8. ma wzilt,                             a      d-       inint                   d   lqD    n   twdct
    si    être.petit.PRET-elle POT PROX dire.AOR-elles PP taille de petit caillou
    «Si elle est petite, on dit qu'elle a la taille d'un caillou » (FDB 61, p. 195)

En (8), c'est toute la structure N1 n N2 qui exprime la qualité attribuée à la personne qualifiée. Ici, le rapport est comparatif entre le sujet qualifié et le sens de l'expansion prédicative lqD n twdct.

9. aqcic     n   dir
    garçon de mauvais
    « Un mauvais garçon » (d, p. 694)

10. argaz      n   lɛali
    homme de beau
    « Un gentil homme » (vk2, p. 270)

Sémantiquement, la combinaison de la préposition n avec dir ou lɛali, qui sont des adverbes, fonctionne exactement comme un adjectif qualificatif.

Dans tous les exemples qui précédent, le sens manifesté par la préposition n est qualificatif. Ce sens n'est pas donné seulement par cette préposition ; il est l'effet d'une élaboration complexe de sens intrinsèque de la préposition n et de propriétés lexicales que véhiculent les éléments qui entourent cette préposition. Avec d'autres unités lexicales, la préposition n a le pouvoir d'exprimer des significations différentes.

 

2. La position de l'adjectif vis-à-vis de la préposition

2.1. Les compléments prépositionnels subordonnés à l'adjectif

11. d   aqdim   n  lqdma
    PP ancien de ancienneté
    « Il est très ancien.»

Dans l'énoncé (11), le complément adjectival n lqdma exprime l'intensité. D'un point de vue sémantique, ce complément adjectival assure la fonction d'un adverbe d'intensité, comme aṭas, mliḥ ou nzh « beaucoup, très ».
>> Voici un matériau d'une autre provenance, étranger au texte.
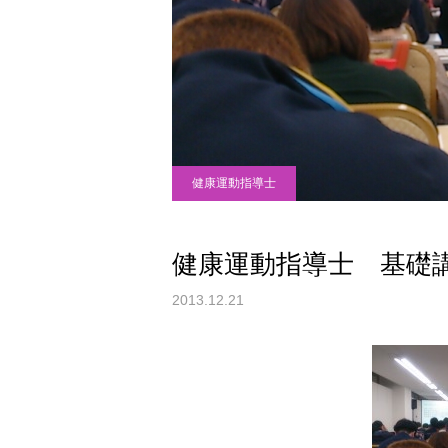
健康運動指導士
健康運動指導士 基礎
2013.12.21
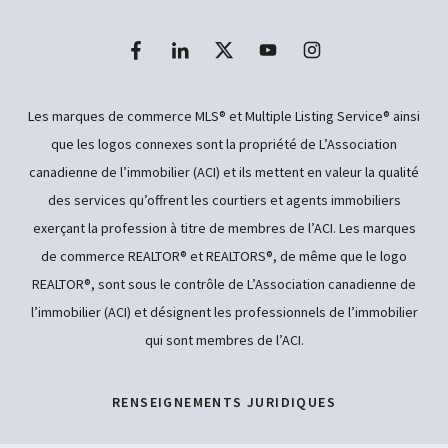
Les marques de commerce MLS® et Multiple Listing Service® ainsi
que les logos connexes sont la propriété de L’Association
canadienne de l’immobilier (ACI) et ils mettent en valeur la qualité
des services qu’offrent les courtiers et agents immobiliers
exerçant la profession à titre de membres de l’ACI. Les marques
de commerce REALTOR® et REALTORS®, de même que le logo
REALTOR®, sont sous le contrôle de L’Association canadienne de
l’immobilier (ACI) et désignent les professionnels de l’immobilier
qui sont membres de l’ACI.
RENSEIGNEMENTS JURIDIQUES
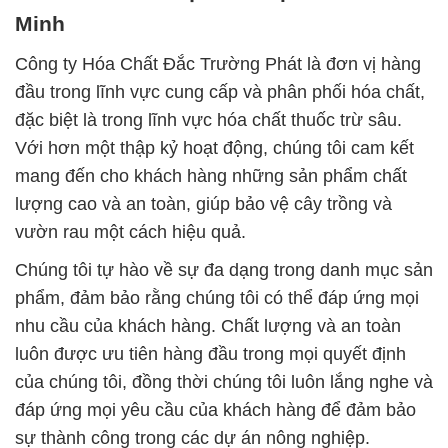
Minh
Công ty Hóa Chất Đắc Trường Phát là đơn vị hàng
đầu trong lĩnh vực cung cấp và phân phối hóa chất,
đặc biệt là trong lĩnh vực hóa chất thuốc trừ sâu.
Với hơn một thập kỷ hoạt động, chúng tôi cam kết
mang đến cho khách hàng những sản phẩm chất
lượng cao và an toàn, giúp bảo vệ cây trồng và
vườn rau một cách hiệu quả.
Chúng tôi tự hào về sự đa dạng trong danh mục sản
phẩm, đảm bảo rằng chúng tôi có thể đáp ứng mọi
nhu cầu của khách hàng. Chất lượng và an toàn
luôn được ưu tiên hàng đầu trong mọi quyết định
của chúng tôi, đồng thời chúng tôi luôn lắng nghe và
đáp ứng mọi yêu cầu của khách hàng để đảm bảo
sự thành công trong các dự án nông nghiệp.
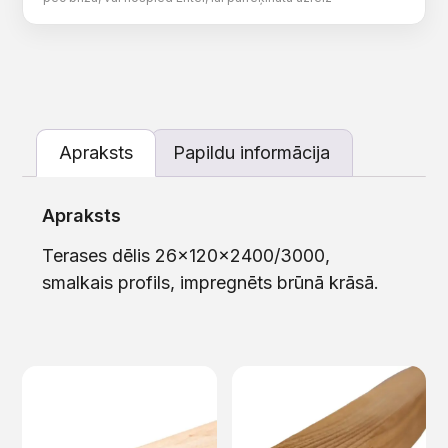
Apraksts
Papildu informācija
Apraksts
Terases dēlis 26x120x2400/3000,
smalkais profils, impregnēts brūnā krāsā.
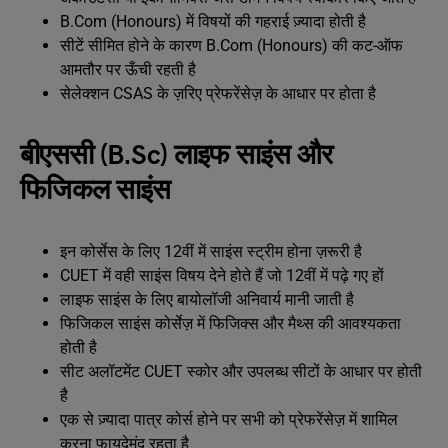
B.Com (Honours) में विषयों की गहराई ज़्यादा होती है
सीटें सीमित होने के कारण B.Com (Honours) की कट-ऑफ
आमतौर पर ऊँची रहती है
सेलेक्शन CSAS के ज़रिए प्रेफरेंसेज़ के आधार पर होता है
बीएससी (B.Sc) लाइफ साइंस और
फिजिकल साइंस
इन कोर्सेस के लिए 12वीं में साइंस स्ट्रीम होना ज़रूरी है
CUET में वही साइंस विषय देने होते हैं जो 12वीं में पढ़े गए हों
लाइफ साइंस के लिए बायोलॉजी अनिवार्य मानी जाती है
फिजिकल साइंस कोर्सेज़ में फिजिक्स और मैथ्स की आवश्यकता
होती है
सीट अलॉटमेंट CUET स्कोर और उपलब्ध सीटों के आधार पर होती
है
एक से ज़्यादा पात्र कोर्स होने पर सभी को प्रेफरेंसेज़ में शामिल
करना फायदेमंद रहता है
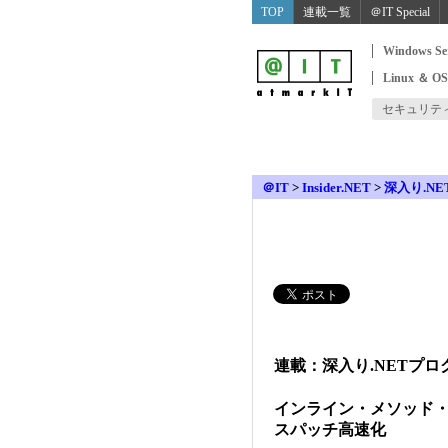
TOP
連載一覧
＠IT Special
Windows Se
Linux ＆ O
セキュリテ
＠IT
>
Insider.NET
>
深入り.N
連載：深入り.NETプロ
インライン・メソッド
スパッチ高速化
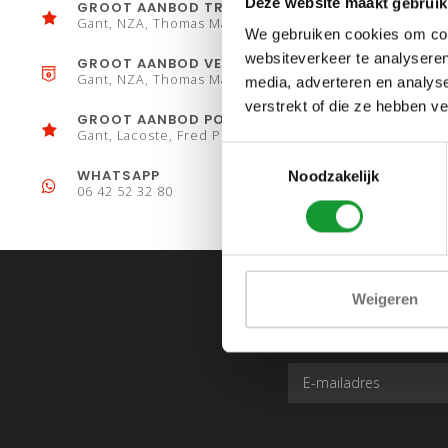
Deze website maakt gebruik
GROOT AANBOD TRUIEN
Gant, NZA, Thomas Maine
We gebruiken cookies om cont
websiteverkeer te analyseren
GROOT AANBOD VESTEN
Gant, NZA, Thomas Maine
media, adverteren en analys
verstrekt of die ze hebben v
GROOT AANBOD POLO´S
Gant, Lacoste, Fred Perry
Toestemmingsselectie
WHATSAPP
Noodzakelijk
06 42 52 32 80
Weigeren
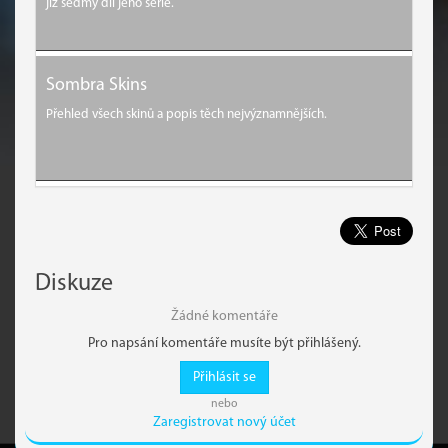
již sedmý díl jeho série.
Sombra Skins
Přehled všech skinů a popis těch nejvýznamnějších.
Diskuze
Žádné komentáře
Pro napsání komentáře musíte být přihlášený.
Přihlásit se
nebo
Zaregistrovat nový účet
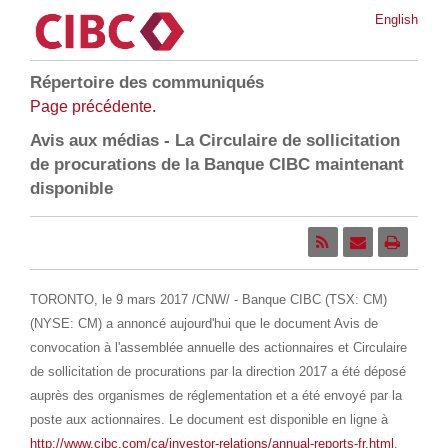
English
Répertoire des communiqués
Page précédente.
Avis aux médias - La Circulaire de sollicitation
de procurations de la Banque CIBC maintenant
disponible
TORONTO
, le 9 mars 2017 /CNW/ - Banque CIBC (TSX: CM)
(NYSE: CM) a annoncé aujourd'hui que le document
Avis de
convocation à l'assemblée annuelle des actionnaires et Circulaire
de sollicitation de procurations par la direction 2017 a été déposé
auprès des organismes de réglementation et a été envoyé par la
poste aux actionnaires. Le document est disponible en ligne à
http://www.cibc.com/ca/investor-relations/annual-reports-fr.html
.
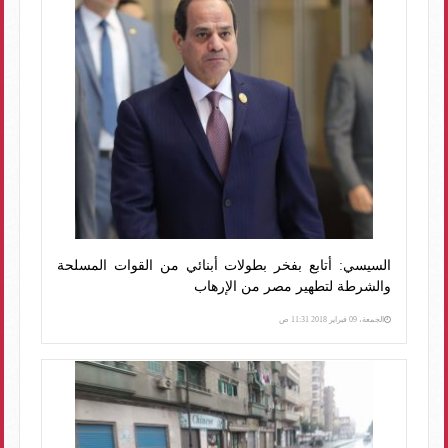
السيسي: أتابع بفخر بطولات أبنائي من القوات المسلحة
والشرطة لتطهير مصر من الإرهاب
الجمعة، 09 فبراير 2018 11:31 ص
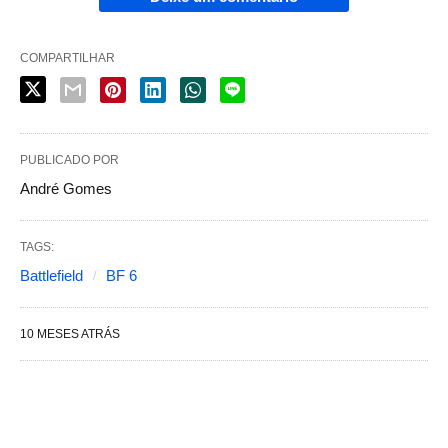
COMPARTILHAR
PUBLICADO POR
André Gomes
TAGS:
Battlefield
BF 6
10 MESES ATRÁS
12. a       T-         ig                 rBi     d   tasεdit        n   wXam-ik !
    POT DIR3fs il.faire.AOR dieu PP heureuse de maison ton
    « Qu'elle apporte à la famille chance, richesse ! » (d, p. 802, aseɛdi)
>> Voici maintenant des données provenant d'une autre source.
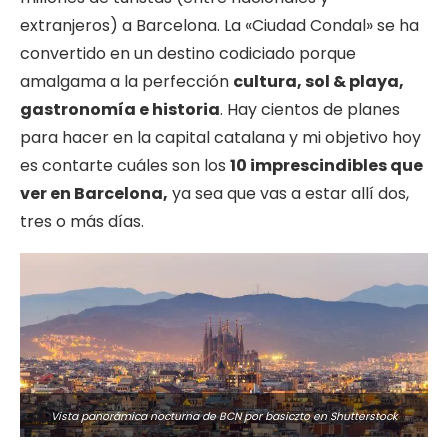
extranjeros) a Barcelona. La «Ciudad Condal» se ha
convertido en un destino codiciado porque
amalgama a la perfección
cultura, sol & playa,
gastronomía e historia
. Hay cientos de planes
para hacer en la capital catalana y mi objetivo hoy
es contarte cuáles son los
10 imprescindibles que
ver en Barcelona,
ya sea que vas a estar allí dos,
tres o más días.
Vista panorámica nocturna de BCN por basiczto en
Shutterstock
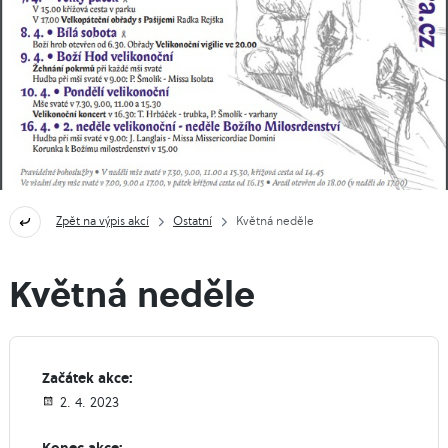
Zpět na výpis akcí
Ostatní
Květná neděle
Květná neděle
Začátek akce:
2. 4. 2023
Konec akce:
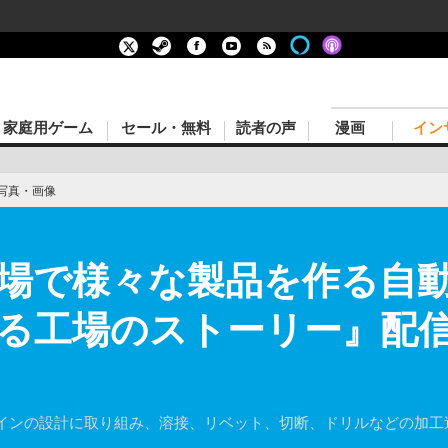
家庭用ゲーム
セール・無料
読者の声
漫画
イン
写真・画像
工場で様々な製品を作る自
る工場のストーリー』配信
インの設計に取り組み、溶接、リベット、切断、ドリルなどの加工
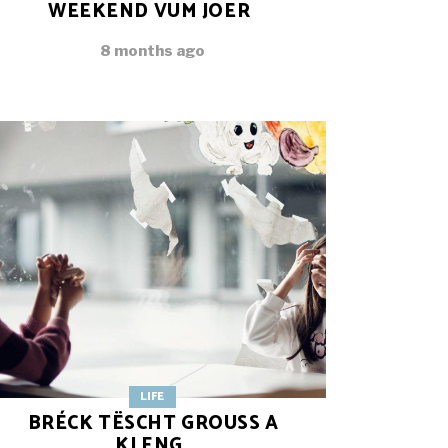
WEEKEND VUM JOER
8 months ago
LIFE
BRÉCK TËSCHT GROUSS A
KLENG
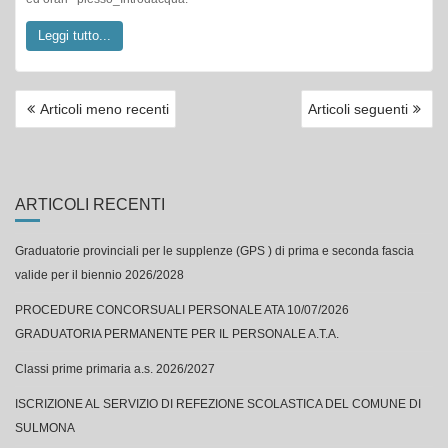
Leggi tutto...
NAVIGAZIONE
Articoli meno recenti
Articoli seguenti
ARTICOLI
ARTICOLI RECENTI
Graduatorie provinciali per le supplenze (GPS ) di prima e seconda fascia
valide per il biennio 2026/2028
PROCEDURE CONCORSUALI PERSONALE ATA 10/07/2026
GRADUATORIA PERMANENTE PER IL PERSONALE A.T.A.
Classi prime primaria a.s. 2026/2027
ISCRIZIONE AL SERVIZIO DI REFEZIONE SCOLASTICA DEL COMUNE DI
SULMONA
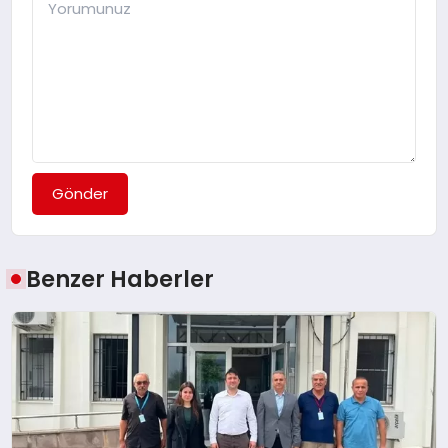
Gönder
Benzer Haberler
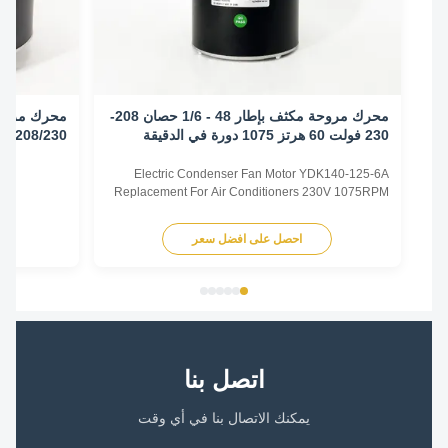
محرك مروحة مكثف بإطار 48 - 1/6 حصان 208-
230 فولت 60 هرتز 1075 دورة في الدقيقة
الساعة/عكس اتجا
Electric Condenser Fan Motor YDK140-125-6A
0131M00018PSP
Replacement For Air Conditioners 230V 1075RPM
60Hz 1/6HP Technical parameters Model No. Power
HP Voltage Speed RPM/SPD Century Genteq Fasco
احصل على افضل سعر
اح
YDK140-125-6A 1/6 208-230V 60Hz 1075/1
FSE1016S 3727 D917 YDK140-185-6A 1/4 208-
230V 60Hz 1075/1 FSE1026S 3728 3732 ...
اتصل بنا
يمكنك الاتصال بنا في أي وقت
13. d    amcum              n   yiman-is
    PP malchanceux de lui-même
    « Qui s'attire des ennuis. »

14. d    tamxlit         n taḍuṭ
    PP dépensière de laine
    « Elle est gaspilleuse de laine. » (d, p. 896, amexli)
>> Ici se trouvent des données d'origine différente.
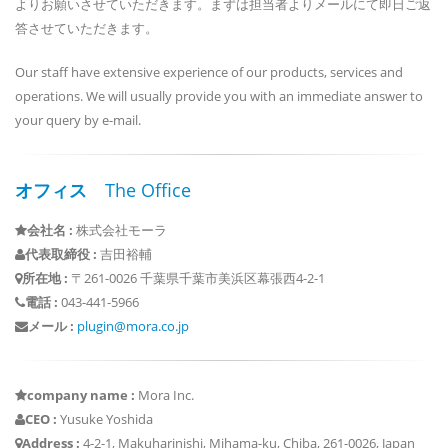
よりお願いさせていただきます。まずは担当者よりメールにて即日ご返
答させていただきます。
Our staff have extensive experience of our products, services and
operations. We will usually provide you with an immediate answer to
your query by e-mail.
オフィス
The Office
会社名 :
株式会社モーラ
代表取締役 :
吉田裕輔
所在地 :
〒261-0026 千葉県千葉市美浜区幕張西4-2-1
電話 :
043-441-5966
メール :
plugin@mora.co.jp
company name :
Mora Inc.
CEO :
Yusuke Yoshida
Address :
4-2-1, Makuharinishi, Mihama-ku, Chiba, 261-0026, Japan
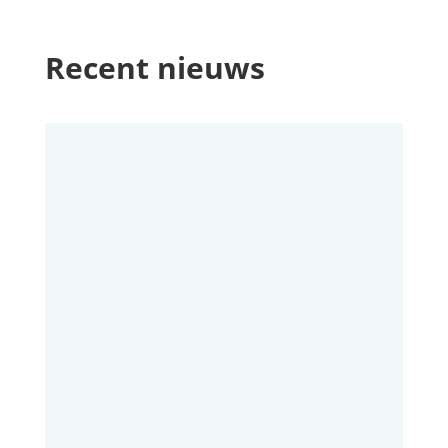
Recent nieuws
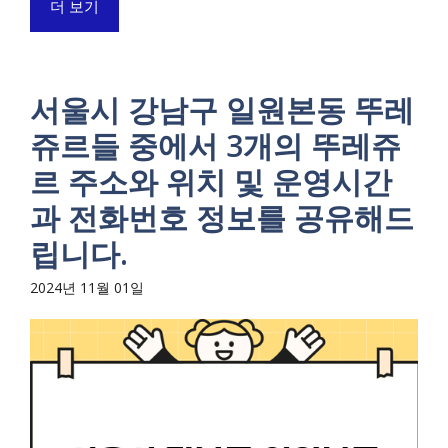
더 보기
서울시 강남구 일원본동 뚜레
쥬르들 중에서 3개의 뚜레쥬
르 주소와 위치 및 운영시간
과 전화번호 정보를 공유해드
립니다.
2024년 11월 01일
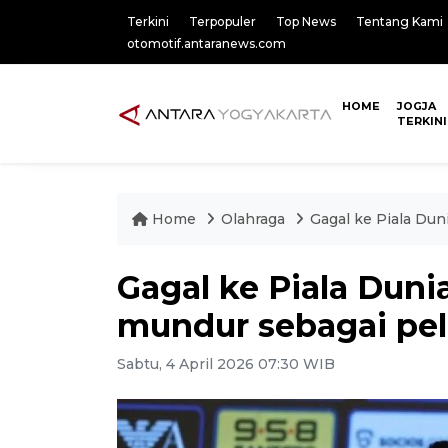
Terkini
Terpopuler
Top News
Tentang Kami
otomotif.antaranews.com
HOME
JOGJA
TERKINI
Home
Olahraga
Gagal ke Piala Dun
Gagal ke Piala Duni
mundur sebagai pela
Sabtu, 4 April 2026 07:30 WIB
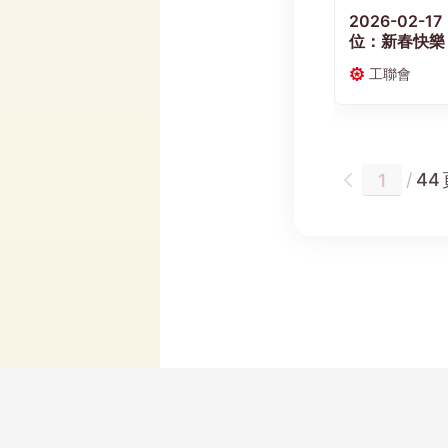
2026-02-
位：新春快樂
工聯會
/
44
Dans les énoncés (12, 13 et 14), la préposition n assigne un rapport de lien entre l'adjectif (N1) et N2.

Si on change la préposition n par la préposition f dans l'énoncé (12), la phrase garde le même sens, comme l'illustre l'énoncé (15) :

15. a       T-        ig                    rBi   d   tasεdit         f    wXam -ik !
    POT DIR3fs il.faire.AOR dieu PP heureuse sur maison ton
    « Qu'elle apporte à la famille chance, richesse ! »

Contrairement aux énoncés (12 et 15) où la substitution de la préposition f à la préposition n est possible, les énoncés (13 et 16) n'acceptent pas cette possibilité. Ainsi qu'il l'indique l'exemple (16) ci-dessous, la structure + yiman est une expression figée dans la langue qui marque le sentiment de la satisfaction. Elle n'assume plus son rôle de complément prépositionnel.

16. d    uḥric,              f    yiman-is
    PP intelligent sur lui-même
    « il est intelligent, tant mieux pour lui »

17. d   imcḤi ɣf    warraw-is
    PP avare  sur enfants son
    « Il est avare à l'égard de ses enfants. »

18. d   imcḤi  dg    warraw-is
    PP avare dans enfants son
    « Il est l'avare parmi ses enfants. »

En (17), le rapport exprimé par la structure ɣf N2 est similaire à celui qui est manifesté plus haut, aux exemples (12 à 14), en l'occurrence le lien. Si on remplace la préposition dg par la préposition ɣf en (17), le rapport deviendra oppositif, comme le manifeste d'ailleurs l'exemple (18) plus haut.

19. d   abrkan dg    iḍarn
    PP noir     dans pieds
    « Il est noir aux pieds. »

20. d   alMas    di      lqd
    PP moyen dans taille
    « Il est de taille moyenne. » (vk2, p. 167)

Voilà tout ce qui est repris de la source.